◆ Goal of the exercise:
Each line of the entries below that holds "Arıtma" is needed, copied in full.
• • •
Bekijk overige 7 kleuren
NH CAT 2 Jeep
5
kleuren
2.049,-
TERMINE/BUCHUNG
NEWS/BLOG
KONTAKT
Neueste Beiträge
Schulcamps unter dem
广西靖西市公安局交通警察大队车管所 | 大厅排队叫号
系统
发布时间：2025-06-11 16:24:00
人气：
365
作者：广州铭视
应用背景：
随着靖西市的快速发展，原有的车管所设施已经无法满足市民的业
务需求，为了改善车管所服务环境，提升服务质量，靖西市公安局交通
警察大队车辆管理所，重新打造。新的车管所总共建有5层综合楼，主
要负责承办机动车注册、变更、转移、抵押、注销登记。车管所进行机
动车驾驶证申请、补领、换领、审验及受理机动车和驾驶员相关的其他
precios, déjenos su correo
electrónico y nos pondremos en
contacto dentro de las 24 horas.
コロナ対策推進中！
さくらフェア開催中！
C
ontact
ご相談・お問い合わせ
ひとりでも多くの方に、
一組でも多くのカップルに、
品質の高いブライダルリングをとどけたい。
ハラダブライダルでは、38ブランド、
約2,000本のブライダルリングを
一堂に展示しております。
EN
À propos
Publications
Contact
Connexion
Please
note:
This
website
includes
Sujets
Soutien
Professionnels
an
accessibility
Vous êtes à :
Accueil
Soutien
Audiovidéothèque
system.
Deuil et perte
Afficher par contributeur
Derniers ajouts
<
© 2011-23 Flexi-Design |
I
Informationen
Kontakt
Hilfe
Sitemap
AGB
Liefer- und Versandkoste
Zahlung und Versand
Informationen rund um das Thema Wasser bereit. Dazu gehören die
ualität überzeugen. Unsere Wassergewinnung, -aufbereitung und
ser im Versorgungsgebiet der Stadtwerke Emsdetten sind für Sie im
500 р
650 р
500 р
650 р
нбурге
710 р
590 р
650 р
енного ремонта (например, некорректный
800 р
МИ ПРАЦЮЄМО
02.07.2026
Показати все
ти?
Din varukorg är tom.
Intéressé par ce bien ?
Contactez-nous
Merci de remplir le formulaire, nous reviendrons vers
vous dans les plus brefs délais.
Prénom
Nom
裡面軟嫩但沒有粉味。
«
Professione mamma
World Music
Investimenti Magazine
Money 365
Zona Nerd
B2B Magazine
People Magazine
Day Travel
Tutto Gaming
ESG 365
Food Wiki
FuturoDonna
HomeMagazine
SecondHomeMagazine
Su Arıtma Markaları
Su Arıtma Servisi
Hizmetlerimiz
• • •
◆ Worked solution:
Su Arıtma Markaları
Su Arıtma Servisi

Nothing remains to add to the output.